Pour Thérèse Kayikwamba, la ministre congolaise des Affaires étrangères, cet engagement "ne marque pas une fin, mais un début. Une étape nécessaire vers la paix, franchie avec détermination". La ministre ajoute qu'au regard de la souffrance des civils « à Goma, à Bukavu et au-delà, […]l'urgence de cette initiative n'est pas théorique. Elle est humaine".
Les objectifs maximaux du Rwanda
Roger-Claude Liwanga estime que le Rwanda, de son côté, aspire :
- au "démantèlement complet du mouvement FDLR,
- à la normalisation politique avec la RDC, y compris des accords de coopération en matière de sécurité,
- à la reconnaissance de la marginalisation des tutsis dans l'est de la RDC, accompagnée de mesures de protection pour cette population
- à son accès économique, formel ou informel, continu aux corridors miniers et commerciaux."
Le chef de la diplomatie rwandaise, Olivier Nduhungirehe, a affiché sa satisfaction aussi, à Washington, mais également sa prudence :
"Notre objectif commun est de conclure un accord de paix global dès que possible, a-t-il déclaré. Mais il n'y a pas de raccourcis ou de solutions rapides, et nous devons travailler dur pour y parvenir une fois pour toutes. Le Rwanda s'est engagé et est prêt à continuer à travailler avec tous les partenaires concernés pour assurer le succès de cette initiative".
Les résultats minimaux attendus
De part et d'autre, Roger-Claude Liwanga jauge ainsi les résultats minimaux acceptables pour chacun des deux pays :
- Côté congolais, "ce serait la défaite militaire totale ou la neutralisation du M23 et d'autres acteurs non étatiques actifs dans la partie orientale, le retrait complet des forces militaires ou de l'influence étrangère, notamment rwandaise, et le maintien du contrôle centralisé par le gouvernement sur l'ensemble du territoire congolais".
- Côté rwandais, "ce serait la reconnaissance internationale des préoccupations sécuritaires du Rwanda, l'absence de sanctions punitives ou de condamnation internationale liées aux activités du M23 que le Rwanda soutient. Il y a aussi les garanties que les FDLR ne seront pas autorisées à se regrouper à proximité des frontières ou des territoires rwandais".

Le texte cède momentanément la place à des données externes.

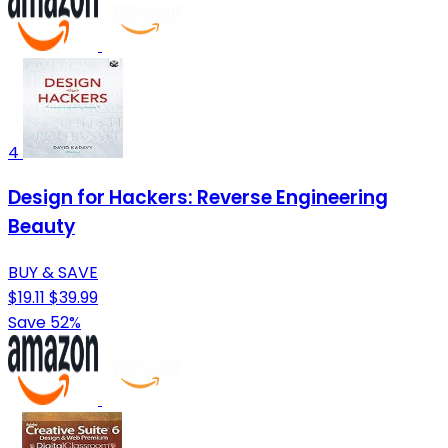
4
Design for Hackers: Reverse Engineering
Beauty
BUY & SAVE
$19.11
$39.99
Save 52%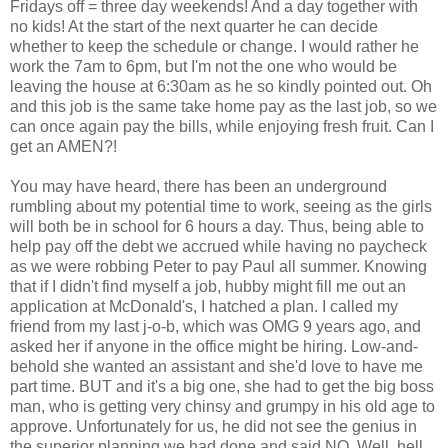
Fridays off = three day weekends! And a day together with
no kids! At the start of the next quarter he can decide
whether to keep the schedule or change. I would rather he
work the 7am to 6pm, but I'm not the one who would be
leaving the house at 6:30am as he so kindly pointed out. Oh
and this job is the same take home pay as the last job, so we
can once again pay the bills, while enjoying fresh fruit. Can I
get an AMEN?!
You may have heard, there has been an underground
rumbling about my potential time to work, seeing as the girls
will both be in school for 6 hours a day. Thus, being able to
help pay off the debt we accrued while having no paycheck
as we were robbing Peter to pay Paul all summer. Knowing
that if I didn't find myself a job, hubby might fill me out an
application at McDonald's, I hatched a plan. I called my
friend from my last j-o-b, which was OMG 9 years ago, and
asked her if anyone in the office might be hiring. Low-and-
behold she wanted an assistant and she'd love to have me
part time. BUT and it's a big one, she had to get the big boss
man, who is getting very chinsy and grumpy in his old age to
approve. Unfortunately for us, he did not see the genius in
the superior planning we had done and said NO. Well, hell.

Et pour ce qui est des lignes rouges des deux pays dans ces négociations, l'universitaire les caractérise ainsi :
"[Pour le] gouvernement congolais, la ligne rouge, ce serait tout accord renforçant les M23 ou tolérant leur occupation des territoires de l'est. Et les points non négociables pour le Rwanda, ce serait tout accord tolérant les FDLR ou renforçant leur présence, et les accusations entraînant des sanctions, un isolement du Rwanda, ou une confrontation directe avec le gouvernement congolais ou les forces de maintien de paix."
Il y a quelques mois encore, le gouvernement congolais avait assuré ne pas vouloir négocier avec le M23. Il a changé d'avis puisque des discussions ont eu lieu au Qatar.

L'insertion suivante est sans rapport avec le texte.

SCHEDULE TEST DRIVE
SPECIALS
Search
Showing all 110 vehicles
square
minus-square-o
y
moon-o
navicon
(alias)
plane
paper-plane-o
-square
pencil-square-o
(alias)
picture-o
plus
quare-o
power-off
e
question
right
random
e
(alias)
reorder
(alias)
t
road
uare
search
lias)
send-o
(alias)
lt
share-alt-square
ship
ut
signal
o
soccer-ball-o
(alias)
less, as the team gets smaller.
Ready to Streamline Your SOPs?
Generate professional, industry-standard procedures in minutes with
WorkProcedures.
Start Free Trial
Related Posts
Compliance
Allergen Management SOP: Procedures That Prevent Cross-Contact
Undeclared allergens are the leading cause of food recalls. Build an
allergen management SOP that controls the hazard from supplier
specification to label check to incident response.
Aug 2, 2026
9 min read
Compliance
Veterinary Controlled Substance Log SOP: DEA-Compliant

Après la déclaration d'intentions formulée à Washington, la Monusco, la mission de l'Onu en RDC, a salué une "étape importante" sur le chemin de la paix. Elle se félicite de "l'engagement des pays signataires à soutenir la mission dans l'accomplissement de son mandat, notamment la protection des populations civiles et la mise en œuvre de la résolution 2773 du Conseil de sécurité de l'On".
Néanmoins, l'annonce de Washington est un nouveau revirement qui a surpris la population congolaise, comme la représentation de l'Union européenne en RDC, selon Jakob Kerstan, directeur de la fondation allemande Konrad Adenauer à Kinshasa.
"Ces pourparlers sont en fait la reconnaissance, de la part du gouvernement congolais, qu'il n'est pas en mesure de reconquérir militairement les territoires de l'est [conquis par le M23]", estime-t-il.
La déclaration d'intention est toutefois prise avec prudence en RDC, en raison de plusieurs accords de cessez-le-feu annoncés ces derniers mois et qui n'ont pas été suivis de trêves réelles et durables.